Dalam paripurna yang dihadiri Gubsu HT Erry Nuradi, Sekdaprovsu Hasban Ritonga dan pejabat eselon jajaran Pemprovsu, disampaikan struktur RP-APBD Provsu tahun anggaran 2016 terdiri dari pendapatan sebesar Rp10,055 triliun lebih mengalami pertambahan Rp81,539 miliar lebih atau 20,82 persen dari APBD murni tahun 2016 sebesar Rp9,973 triliun lebih.

Kemudian belanja pada P-APBD 2016 sebesar Rp10,180 triliun lebih mengalami pertambahan Rp229,609 miliar lebih atau 2,31 persen dari belanja pada APBD murni 2016 sebesar Rp9,950 triliun lebih

Disebutkan, pendapatan pada RP-APBD 2016 terdiri dari Pendapatan Asli Daerah (PAD) sebesar Rp4,691 miliarar, bertambah Rp61,025 miliar atau 1,32 persen dari PAD murni Rp4,630 triliun lebih.  Dana perimbangan Rp5,102 triliun lebih mengalami pertambahan sebesar Rp2,809 miliar lebih atau 124,51 persen dari dana perimbangan di-APBD murni 2016 sebesar Rp2,272 triliun lebih.

Kemudian dari lain-lain pendapatan yang sah sebesar Rp261,572 miliar lebih berupa pendapatan hibah sebesar Rp221,905 miliar, dana penyesesuaian dan otonomi khusus Rp39,666 miliar.

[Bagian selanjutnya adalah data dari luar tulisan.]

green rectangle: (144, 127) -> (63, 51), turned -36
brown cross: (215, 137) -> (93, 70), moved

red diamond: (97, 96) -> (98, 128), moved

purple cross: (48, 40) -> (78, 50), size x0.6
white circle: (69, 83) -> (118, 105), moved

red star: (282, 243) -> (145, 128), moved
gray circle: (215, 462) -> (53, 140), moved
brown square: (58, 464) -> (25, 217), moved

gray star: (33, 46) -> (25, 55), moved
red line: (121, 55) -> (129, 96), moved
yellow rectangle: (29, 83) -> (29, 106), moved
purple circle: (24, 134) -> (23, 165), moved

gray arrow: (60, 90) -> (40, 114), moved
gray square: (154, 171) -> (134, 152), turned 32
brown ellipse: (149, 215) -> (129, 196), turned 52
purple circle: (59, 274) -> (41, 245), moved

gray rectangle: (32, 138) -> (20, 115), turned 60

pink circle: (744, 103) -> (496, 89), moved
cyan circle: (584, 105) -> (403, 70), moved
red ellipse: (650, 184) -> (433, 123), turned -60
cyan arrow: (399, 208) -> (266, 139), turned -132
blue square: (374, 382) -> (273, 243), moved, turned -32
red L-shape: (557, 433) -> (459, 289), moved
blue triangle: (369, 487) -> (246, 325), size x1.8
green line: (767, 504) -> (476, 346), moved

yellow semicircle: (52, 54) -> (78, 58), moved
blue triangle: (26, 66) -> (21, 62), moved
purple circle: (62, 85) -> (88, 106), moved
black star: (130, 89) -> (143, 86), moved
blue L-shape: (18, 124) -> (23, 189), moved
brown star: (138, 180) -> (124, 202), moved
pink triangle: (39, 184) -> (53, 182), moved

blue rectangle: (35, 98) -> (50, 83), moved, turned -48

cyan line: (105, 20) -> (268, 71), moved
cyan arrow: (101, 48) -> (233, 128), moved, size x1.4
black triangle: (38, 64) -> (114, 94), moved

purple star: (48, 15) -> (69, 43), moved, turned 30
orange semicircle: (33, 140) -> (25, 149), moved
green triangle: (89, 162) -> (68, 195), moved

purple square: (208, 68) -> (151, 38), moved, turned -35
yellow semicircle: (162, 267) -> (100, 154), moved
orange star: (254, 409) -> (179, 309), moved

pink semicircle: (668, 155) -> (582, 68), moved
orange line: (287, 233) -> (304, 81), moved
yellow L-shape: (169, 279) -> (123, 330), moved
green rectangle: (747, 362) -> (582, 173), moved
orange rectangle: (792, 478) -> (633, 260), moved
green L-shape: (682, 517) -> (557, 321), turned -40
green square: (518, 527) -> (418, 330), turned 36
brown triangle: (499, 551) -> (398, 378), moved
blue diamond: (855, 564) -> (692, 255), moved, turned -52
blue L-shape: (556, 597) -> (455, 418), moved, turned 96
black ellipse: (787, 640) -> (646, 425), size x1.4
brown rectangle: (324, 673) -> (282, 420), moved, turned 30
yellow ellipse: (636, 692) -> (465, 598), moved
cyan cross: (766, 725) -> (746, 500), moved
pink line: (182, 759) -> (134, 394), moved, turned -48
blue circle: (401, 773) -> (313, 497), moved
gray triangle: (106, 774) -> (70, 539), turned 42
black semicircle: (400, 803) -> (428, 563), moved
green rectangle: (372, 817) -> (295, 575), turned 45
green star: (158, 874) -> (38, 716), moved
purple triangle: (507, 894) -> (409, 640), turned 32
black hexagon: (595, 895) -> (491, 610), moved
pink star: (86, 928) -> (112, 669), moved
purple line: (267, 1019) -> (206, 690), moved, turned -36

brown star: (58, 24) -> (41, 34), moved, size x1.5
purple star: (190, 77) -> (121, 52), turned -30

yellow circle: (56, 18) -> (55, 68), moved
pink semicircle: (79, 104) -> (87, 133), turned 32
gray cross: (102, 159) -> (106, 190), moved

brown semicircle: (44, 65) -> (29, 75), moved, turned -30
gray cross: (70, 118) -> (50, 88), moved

Sedangkan lain-lain pendapatan daerah yang sah pada APBD murni 2016 mencapai Rp3,070 triliun.

Untuk belanja pada RP-APBD 2016 terdiri dari belanja tidak langsung sebesar Rp7,335 triliun lebih bertambah Rp275,657 miliar lebih atau 3,90 persen dari APBD murni Rp7,059 triliun lebih. Belanja langsung hanya Rp2,845 triliun lebih menurun Rp46,047 miliar atau 1,59 persen dari belanja langsung di-APBD murni 2016 sebesar Rp2,891 triliun lebih.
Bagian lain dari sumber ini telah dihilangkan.